▸ **EXERCISE INPUT**:
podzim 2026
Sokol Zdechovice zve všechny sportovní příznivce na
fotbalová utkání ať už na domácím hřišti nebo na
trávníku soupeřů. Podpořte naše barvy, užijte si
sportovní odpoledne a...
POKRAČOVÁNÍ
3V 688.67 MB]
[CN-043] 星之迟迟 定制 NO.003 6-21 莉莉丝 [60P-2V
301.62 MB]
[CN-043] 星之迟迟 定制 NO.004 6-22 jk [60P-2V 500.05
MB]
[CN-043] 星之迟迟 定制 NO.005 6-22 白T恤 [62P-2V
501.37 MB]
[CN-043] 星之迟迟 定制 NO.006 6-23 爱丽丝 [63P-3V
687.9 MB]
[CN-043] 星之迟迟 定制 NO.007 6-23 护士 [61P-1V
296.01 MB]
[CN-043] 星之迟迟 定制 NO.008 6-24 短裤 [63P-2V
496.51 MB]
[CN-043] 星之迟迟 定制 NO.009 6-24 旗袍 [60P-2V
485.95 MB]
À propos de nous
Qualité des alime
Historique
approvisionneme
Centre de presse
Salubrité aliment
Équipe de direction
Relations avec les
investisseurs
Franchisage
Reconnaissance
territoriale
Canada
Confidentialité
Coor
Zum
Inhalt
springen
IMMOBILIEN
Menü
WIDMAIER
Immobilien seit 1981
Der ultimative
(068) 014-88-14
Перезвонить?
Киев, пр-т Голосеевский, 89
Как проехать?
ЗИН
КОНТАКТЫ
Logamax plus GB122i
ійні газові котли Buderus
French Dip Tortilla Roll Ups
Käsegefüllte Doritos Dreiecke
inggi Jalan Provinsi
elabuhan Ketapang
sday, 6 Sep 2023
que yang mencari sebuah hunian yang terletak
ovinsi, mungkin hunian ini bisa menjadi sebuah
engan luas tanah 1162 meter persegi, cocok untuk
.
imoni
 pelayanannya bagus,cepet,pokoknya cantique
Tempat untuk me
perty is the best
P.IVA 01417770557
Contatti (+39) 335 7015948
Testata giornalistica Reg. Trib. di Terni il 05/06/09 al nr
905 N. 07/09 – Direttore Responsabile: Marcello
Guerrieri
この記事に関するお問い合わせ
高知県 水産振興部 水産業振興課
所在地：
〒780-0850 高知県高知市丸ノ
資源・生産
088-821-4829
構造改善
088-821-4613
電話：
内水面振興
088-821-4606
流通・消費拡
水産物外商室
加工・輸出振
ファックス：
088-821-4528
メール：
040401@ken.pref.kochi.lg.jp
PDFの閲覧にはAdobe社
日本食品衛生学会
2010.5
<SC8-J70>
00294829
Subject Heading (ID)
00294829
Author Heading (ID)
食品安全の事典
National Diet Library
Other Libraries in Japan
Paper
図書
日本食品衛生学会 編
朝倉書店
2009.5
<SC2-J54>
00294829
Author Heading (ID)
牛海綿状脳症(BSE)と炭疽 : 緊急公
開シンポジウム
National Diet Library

▸ **EXERCISE INSTRUCTIONS**:
Every line with "sebuah" in it should be copied from the entries.

▸ **RESPONSE BOX**:
que yang mencari sebuah hunian yang terletak
ovinsi, mungkin hunian ini bisa menjadi sebuah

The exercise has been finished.